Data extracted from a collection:
──────────────────────────────

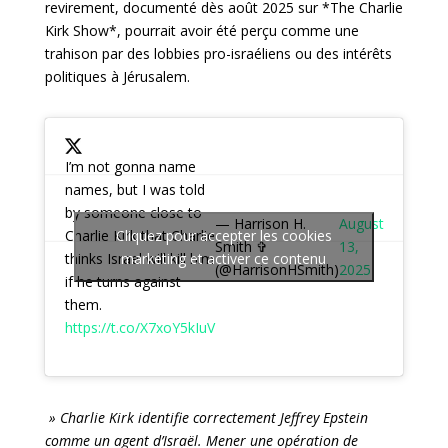
revirement, documenté dès août 2025 sur *The Charlie
Kirk Show*, pourrait avoir été perçu comme une
trahison par des lobbies pro-israéliens ou des intérêts
politiques à Jérusalem.
I’m not gonna name
names, but I was told
by someone close to
— Harrison H.
August
Charlie Kirk that Charlie
Cliquez pour accepter les cookies
Smith ✞
13,
thinks Israel will kill him
marketing et activer ce contenu
(@HarrisonHSmith)
2025
if he turns against
them.
https://t.co/X7xoY5kIuV
» Charlie Kirk identifie correctement Jeffrey Epstein
comme un agent d’Israël. Mener une opération de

──────────────────────────────

WHAT YOU HAVE TO DO: Could you return all of the entries above exactly, without any images?

EXPECTED ANSWER:
revirement, documenté dès août 2025 sur *The Charlie
Kirk Show*, pourrait avoir été perçu comme une
trahison par des lobbies pro-israéliens ou des intérêts
politiques à Jérusalem.
I’m not gonna name
names, but I was told
by someone close to
— Harrison H.
August
Charlie Kirk that Charlie
Cliquez pour accepter les cookies
Smith ✞
13,
thinks Israel will kill him
marketing et activer ce contenu
(@HarrisonHSmith)
2025
if he turns against
them.
https://t.co/X7xoY5kIuV
» Charlie Kirk identifie correctement Jeffrey Epstein
comme un agent d’Israël. Mener une opération de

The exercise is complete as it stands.